Note that much of the oxygenated blood supplied by the bronchial arteries is returned via the pulmonary veins rather than the bronchial veins. As a consequence, blood returning to the left heart is slightly less oxygenated than blood found at the level of the pulmonary capillary beds.

Each bronchial artery also has a branch that supplies the esophagus.

===Comparison with pulmonary arteries===
It is easy to confuse the bronchial arteries with the pulmonary arteries, because they both supply the lungs with blood, but there are important differences:

| artery | function | circulation | diameter |
| pulmonary arteries | supplies deoxygenated blood pumped from the right ventricle | pulmonary circulation | relatively large |
| bronchial arteries | supplies oxygenated blood pumped from the left ventricle | systemic circulation | relatively small |

==Clinical significance==
Bronchial artery is considered dilated when its diameter is more than 2 mm. Several causes of bronchial artery dilatations are: congenital heart or lung diseases, obstructions of pulmonary artery, and lung inflammation.

The bronchial arteries are typically enlarged and tortuous in chronic pulmonary thromboembolic hypertension.

With modern surgical techniques, bronchial anastomoses heal well without bronchial artery reconnection. Largely for this reason, bronchial artery circulation is usually sacrificed during lung transplants, instead relying on the persistence of a microcirculation (presumably arising from the deoxygenated pulmonary circulation) to provide perfusion to the airways.

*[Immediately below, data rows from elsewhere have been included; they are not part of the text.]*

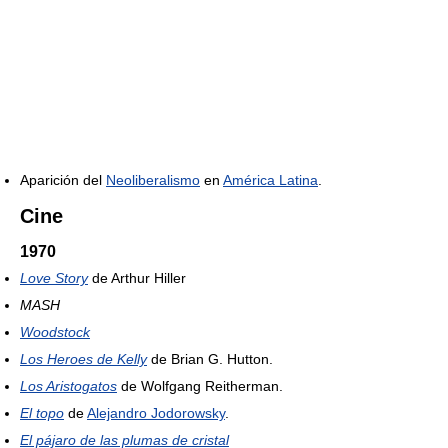
Aparición del
Neoliberalismo
en
América Latina
.
Cine
1970
Love Story
de Arthur Hiller
MASH
Woodstock
Los Heroes de Kelly
de Brian G. Hutton.
Los Aristogatos
de Wolfgang Reitherman.
El topo
de
Alejandro Jodorowsky
.
El pájaro de las plumas de cristal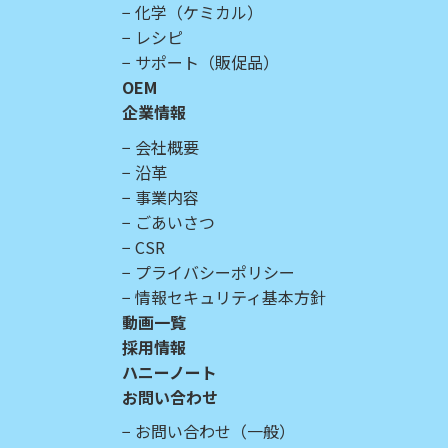
化学（ケミカル）
レシピ
サポート（販促品）
OEM
企業情報
会社概要
沿革
事業内容
ごあいさつ
CSR
プライバシーポリシー
情報セキュリティ基本方針
動画一覧
採用情報
ハニーノート
お問い合わせ
お問い合わせ（一般）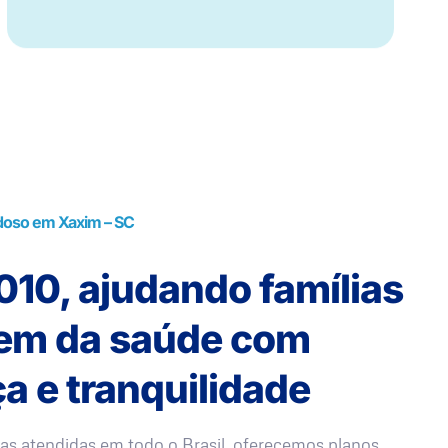
doso em Xaxim – SC
10, ajudando famílias
rem da saúde com
a e tranquilidade
as atendidas em todo o Brasil, oferecemos planos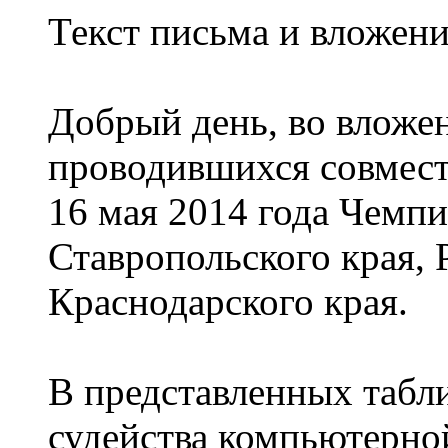
Текст письма и вложени
Добрый день, во вложе
проводившихся совмес
16 мая 2014 года Чемпи
Ставропольского края, 
Краснодарского края.
В представленных табл
судейства компьютерно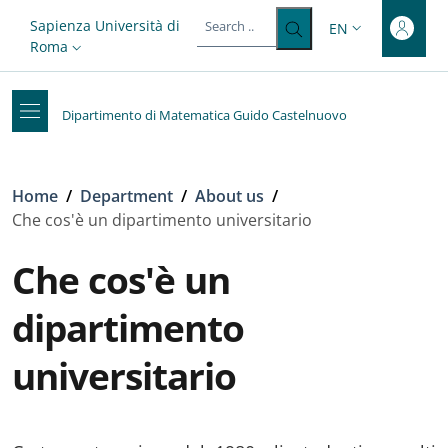
Top-level heading
Skip to main content
Skip to footer content
Slim top
Sapienza Università di
EN
LANGUAGE SWITC
Roma
Dipartimento di Matematica Guido Castelnuovo
Breadcrumb
Home
/
Department
/
About us
/
Che cos'è un dipartimento universitario
Che cos'è un
dipartimento
universitario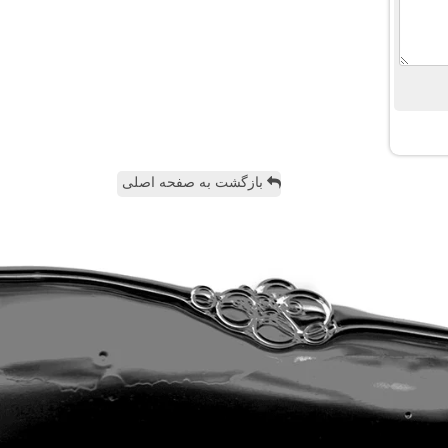
بازگشت به صفحه اصلی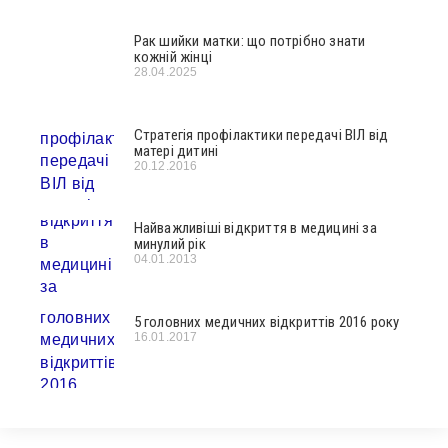
Рак шийки матки: що потрібно знати
кожній жінці
28.04.2025
Стратегія профілактики передачі ВІЛ від
матері дитині
20.12.2016
Найважливіші відкриття в медицині за
минулий рік
04.01.2013
5 головних медичних відкриттів 2016 року
16.01.2017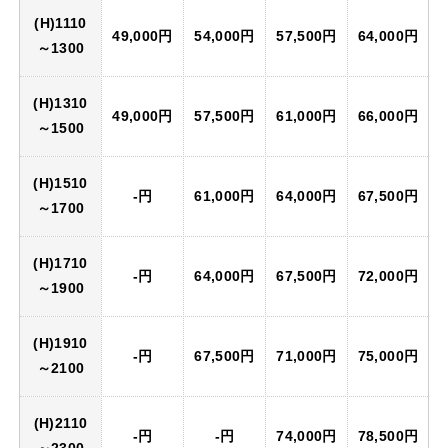
(H)1110
49,000円
54,000円
57,500円
64,000円
～1300
(H)1310
49,000円
57,500円
61,000円
66,000円
～1500
(H)1510
-円
61,000円
64,000円
67,500円
～1700
(H)1710
-円
64,000円
67,500円
72,000円
～1900
(H)1910
-円
67,500円
71,000円
75,000円
～2100
(H)2110
-円
-円
74,000円
78,500円
～2300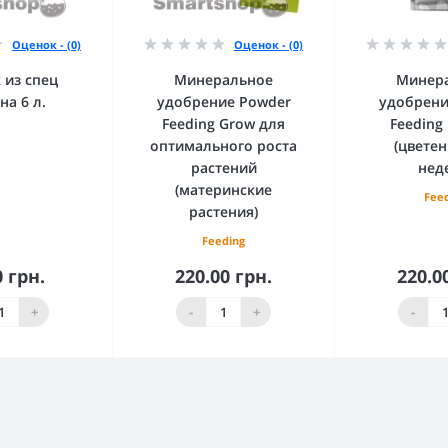
Оценок - (0)
Оценок - (0)
 из спец
Минеральное
Минер
на 6 л.
удобрение Powder
удобрени
Feeding Grow для
Feeding
оптимального роста
(цветен
растений
нед
(материнские
Fee
растения)
Feeding
0 грн.
220.00 грн.
220.0
орзину
В корзину
В к
+
-
+
-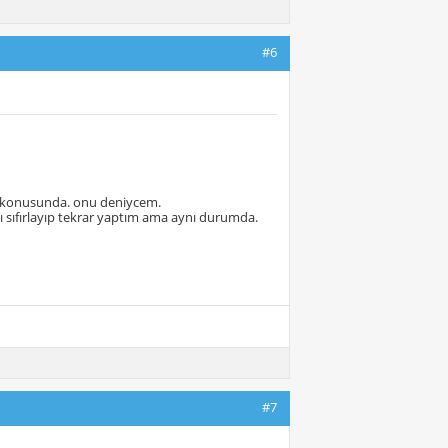
#6
e konusunda. onu deniycem.
ı sıfırlayıp tekrar yaptım ama aynı durumda.
#7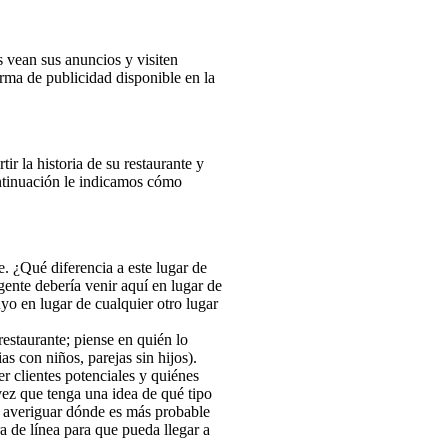
 vean sus anuncios y visiten
rma de publicidad disponible en la
r la historia de su restaurante y
ontinuación le indicamos cómo
e. ¿Qué diferencia a este lugar de
gente debería venir aquí en lugar de
uyo en lugar de cualquier otro lugar
estaurante; piense en quién lo
as con niños, parejas sin hijos).
r clientes potenciales y quiénes
vez que tenga una idea de qué tipo
de averiguar dónde es más probable
a de línea para que pueda llegar a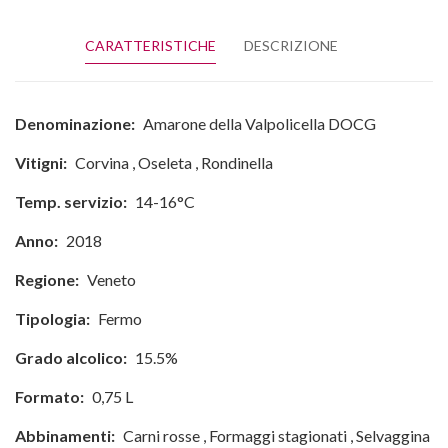
CARATTERISTICHE
DESCRIZIONE
Denominazione:
Amarone della Valpolicella DOCG
Vitigni:
Corvina
,
Oseleta
,
Rondinella
Temp. servizio:
14-16°C
Anno:
2018
Regione:
Veneto
Tipologia:
Fermo
Grado alcolico:
15.5%
Formato:
0,75 L
Abbinamenti:
Carni rosse
,
Formaggi stagionati
,
Selvaggina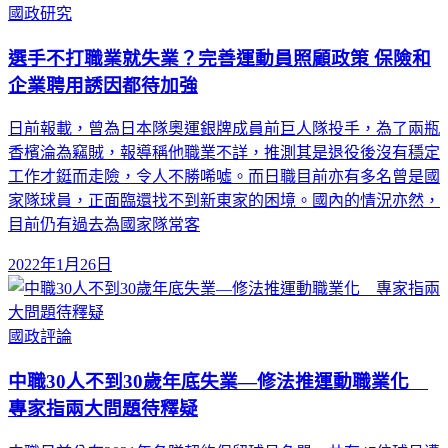
國政研究
選手不打職業就失業？完善運動員照顧政策 保險和
企業聘用誘因都待加強
日前報載，曾為日本隊奧運銀牌成員前巨人隊投手，為了兩瓶
香檳淪為竊賊，報導稱他職業不詳，推測其是退役後沒有穩定
工作才鋌而走險，令人不勝唏噓。而日職目前亦有多名曾是國
家隊球員，正面臨還找不到新東家的困境。國內的情況亦然，
目前仍有過去為國家隊常客
2022年1月26日
國政評論
中職30人不到30歲年底失業—修法推運動職業化
專家指兩大問題待釋疑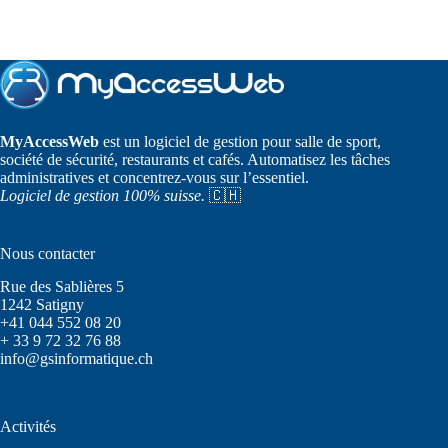
MyAccessWeb
est un logiciel de gestion pour salle de sport,
société de sécurité, restaurants et cafés. Automatisez les tâches
administratives et concentrez-vous sur l’essentiel.
Logiciel de gestion 100% suisse.
🇨🇭
Nous contacter
Rue des Sablières 5
1242 Satigny
+41 044 552 08 20
+ 33 9 72 32 76 88
info@gsinformatique.ch
Activités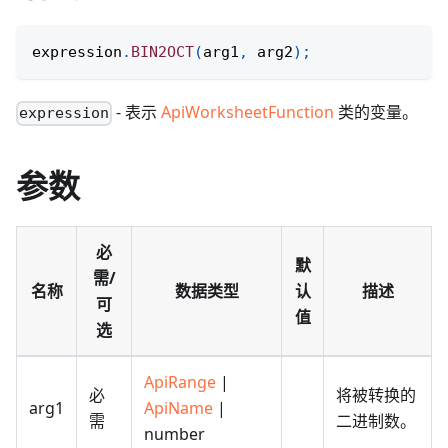
expression
.
BIN2OCT
(
arg1
,
 arg2
)
;
- 表示
ApiWorksheetFunction
类的变量。
expression
参数
必
默
需/
名称
数据类型
认
描述
可
值
选
ApiRange
|
必
将被转换的
arg1
ApiName
|
需
二进制数。
number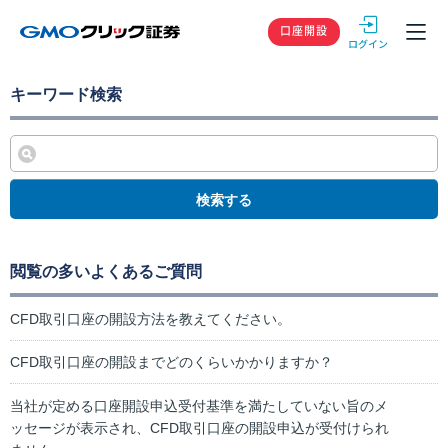
GMOクリック
口座開設
キーワード検索
検索する
閲覧の多いよくあるご質問
CFD取引口座の開設方法を教えてください。
CFD取引口座の開設までどのくらいかかりますか？
当社が定める口座開設申込受付基準を満たしていない旨のメ
ッセージが表示され、CFD取引口座の開設申込が受付けられ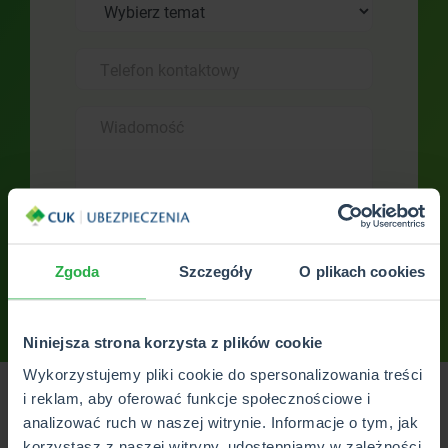
Zgoda
Szczegóły
O plikach cookies
Wyślij
Niniejsza strona korzysta z plików cookie
Wykorzystujemy pliki cookie do spersonalizowania treści
i reklam, aby oferować funkcje społecznościowe i
Mieszkasz w Zgorzelcu lub okolicach? Jako właściciel
analizować ruch w naszej witrynie. Informacje o tym, jak
auta chcesz kupić ubezpieczenie OC? A może interesuje
korzystasz z naszej witryny, udostępniamy w zależności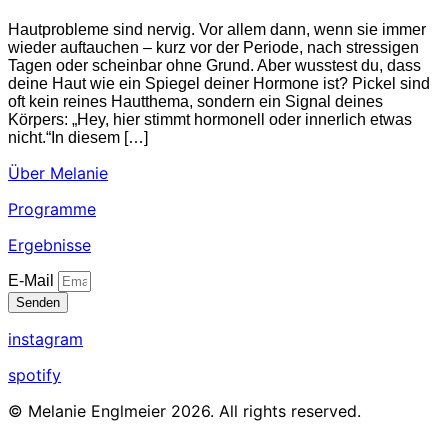
Hautprobleme sind nervig. Vor allem dann, wenn sie immer
wieder auftauchen – kurz vor der Periode, nach stressigen
Tagen oder scheinbar ohne Grund. Aber wusstest du, dass
deine Haut wie ein Spiegel deiner Hormone ist? Pickel sind
oft kein reines Hautthema, sondern ein Signal deines
Körpers: „Hey, hier stimmt hormonell oder innerlich etwas
nicht.“In diesem […]
Über Melanie
Programme
Ergebnisse
E-Mail
Senden
instagram
spotify
© Melanie Englmeier 2026. All rights reserved.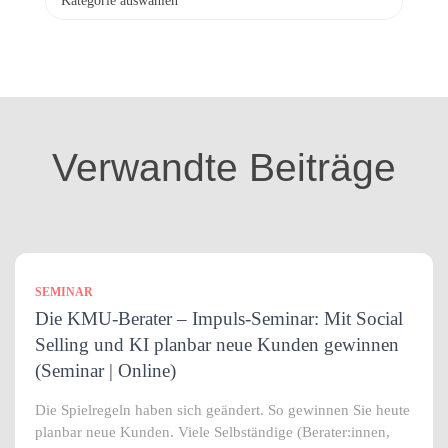
a
t
e
g
o
r
i
Verwandte Beiträge
e
n
SEMINAR
Die KMU-Berater – Impuls-Seminar: Mit Social
Selling und KI planbar neue Kunden gewinnen
(Seminar | Online)
Die Spielregeln haben sich geändert. So gewinnen Sie heute
planbar neue Kunden. Viele Selbständige (Berater:innen,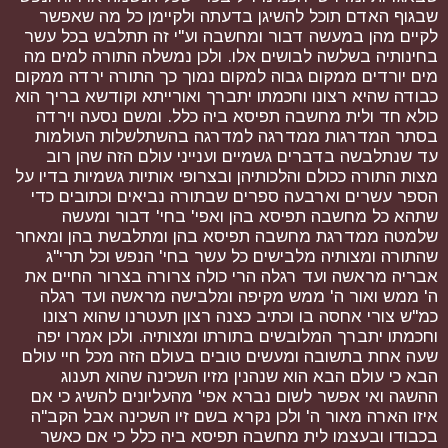
שבגוף האדם תוכל להשיגן בדעתה ולקיימן כל מה שאפשר
לקיים מהן במעשה דבור ומחשבה וע"י זה תתלבש בכל עשר
בחינותיה בשלשה לבושים אלו. ולכן נמשלה התורה למים מה
מים יורדים ממקום גבוה למקום נמוך כך התורה ירדה ממקום
כבודה שהיא רצונו וחכמתו יתברך ואורייתא וקודשא בריך הוא
כולא חד ולית מחשבה תפיסא ביה כלל. ומשם נסעה וירדה
בסתר המדרגות ממדרגה למדרגה בהשתלשלות העולמות
עד שנתלבשה בדברים גשמיים וענייני עולם הזה שהן רוב
מצות התורה ככולם והלכותיהן ובצרופי אותיות גשמיות בדיו על
הספר עשרים וארבעה ספרים שבתורה נביאים וכתובים כדי
שתהא כל מחשבה תפיסא בהן ואפי' בחי' דבור ומעשה
שלמטה ממדרגת מחשבה תפיסא בהן ומתלבשת בהן ומאחר
שהתורה ומצותיה מלבישים כל עשר בחי' הנפש וכל תרי"ג
אבריה מראשה ועד רגלה הרי כולה צרורה בצרור החיים את
ה' ממש ואור ה' ממש מקיפה ומלבישה מראשה ועד רגלה
כמ"ש צורי אחסה בו וכתיב כצנה רצון תעטרנו שהוא רצונו
וחכמתו יתברך המלובשים בתורתו ומצותיה. ולכן אמרו יפה
שעה אחת בתשובה ומעשים טובים בעולם הזה מכל חיי עולם
הבא כי עולם הבא הוא שנהנין מזיו השכינה שהוא תענוג
ההשגה ואי אפשר לשום נברא אפי' מהעליונים להשיג כי אם
איזו הארה מאור ה' ולכן נקרא בשם זיו השכינה אבל הקב"ה
בכבודו ובעצמו לית מחשבה תפיסא ביה כלל כי אם כאשר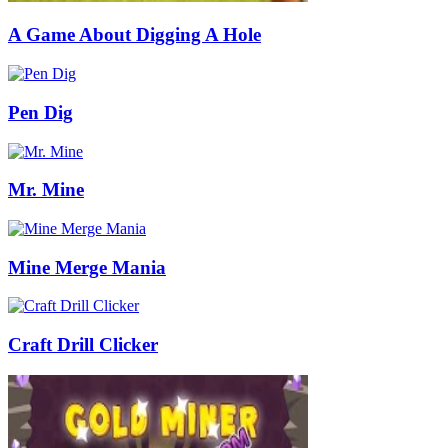
A Game About Digging A Hole
Pen Dig
Mr. Mine
Mine Merge Mania
Craft Drill Clicker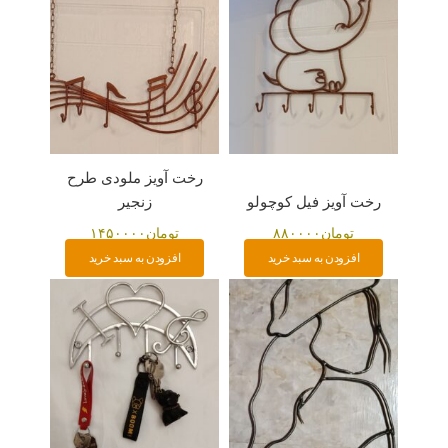
رخت آویز ملودی طرح
رخت آویز فیل کوچولو
زنجیر
تومان
۸۸۰۰۰۰
تومان
۱۴۵۰۰۰۰
افزودن به سبد خرید
افزودن به سبد خرید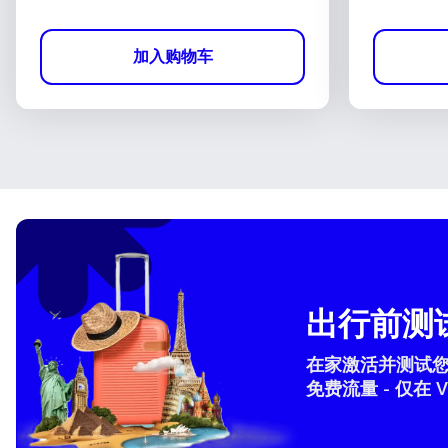
加入购物车
出行前测试
在家激活并测试您的 
免费流量 - 仅在 V
How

Aneurysms of the bronchial artery may mimic aortic aneurysms. Bronchial artery embolisation (BAE) is catheter insertion into a bronchial artery to treat hemoptysis (coughing blood). Most lung tumors are supplied by the bronchial artery, and they can be treated by chemoembolization (injecting chemotherapy and particles directly into the tumor-feeding artery).

The bronchial arteries and their supply of nutrients to the lungs are also attributed to the observation that an occluded (either ligated or by an embolus) pulmonal artery very rarely results in lung infarction. The bronchial arteries can maintain a supply of oxygenated blood to lung tissue.